■ **Aim of the exercise**
Go through the entries below and work out how many lines include "Park"; give only that number.
[Opening Data listing section]
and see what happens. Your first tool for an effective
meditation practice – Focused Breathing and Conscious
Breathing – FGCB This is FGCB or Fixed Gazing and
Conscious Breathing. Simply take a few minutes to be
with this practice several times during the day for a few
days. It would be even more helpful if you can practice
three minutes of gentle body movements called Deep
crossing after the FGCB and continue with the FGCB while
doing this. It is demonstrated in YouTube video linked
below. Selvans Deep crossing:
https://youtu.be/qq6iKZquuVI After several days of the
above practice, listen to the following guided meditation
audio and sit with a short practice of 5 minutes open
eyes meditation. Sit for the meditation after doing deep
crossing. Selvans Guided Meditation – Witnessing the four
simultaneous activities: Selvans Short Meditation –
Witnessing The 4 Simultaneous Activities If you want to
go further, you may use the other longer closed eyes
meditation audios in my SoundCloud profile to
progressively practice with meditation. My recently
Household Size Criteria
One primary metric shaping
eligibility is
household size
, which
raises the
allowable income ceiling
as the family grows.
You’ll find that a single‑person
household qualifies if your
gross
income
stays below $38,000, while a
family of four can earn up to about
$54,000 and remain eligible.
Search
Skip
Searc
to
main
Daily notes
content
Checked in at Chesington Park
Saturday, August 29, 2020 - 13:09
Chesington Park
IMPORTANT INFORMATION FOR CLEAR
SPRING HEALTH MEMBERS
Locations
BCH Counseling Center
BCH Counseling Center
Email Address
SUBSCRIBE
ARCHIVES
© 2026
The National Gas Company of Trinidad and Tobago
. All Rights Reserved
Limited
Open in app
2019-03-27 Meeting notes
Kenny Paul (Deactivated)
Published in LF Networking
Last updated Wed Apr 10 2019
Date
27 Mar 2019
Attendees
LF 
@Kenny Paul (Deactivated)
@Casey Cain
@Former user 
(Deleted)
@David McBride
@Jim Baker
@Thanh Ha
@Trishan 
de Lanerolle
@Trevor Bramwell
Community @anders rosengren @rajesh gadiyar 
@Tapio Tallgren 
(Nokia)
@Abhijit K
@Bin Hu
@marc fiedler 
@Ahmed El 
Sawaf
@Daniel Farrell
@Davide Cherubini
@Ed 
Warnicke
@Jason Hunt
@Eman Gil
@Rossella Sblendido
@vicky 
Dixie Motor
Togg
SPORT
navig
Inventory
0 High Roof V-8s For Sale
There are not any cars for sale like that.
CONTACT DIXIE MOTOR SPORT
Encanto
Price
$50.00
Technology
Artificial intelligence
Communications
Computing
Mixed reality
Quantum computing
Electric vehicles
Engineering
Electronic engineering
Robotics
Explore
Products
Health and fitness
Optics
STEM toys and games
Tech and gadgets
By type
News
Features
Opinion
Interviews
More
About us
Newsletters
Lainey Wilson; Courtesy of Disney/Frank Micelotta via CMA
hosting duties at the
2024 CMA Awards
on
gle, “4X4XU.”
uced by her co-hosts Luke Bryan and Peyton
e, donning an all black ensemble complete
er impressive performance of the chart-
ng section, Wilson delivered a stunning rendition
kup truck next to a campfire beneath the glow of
[Closing Data listing section]
■ **Solution to the exercise**
2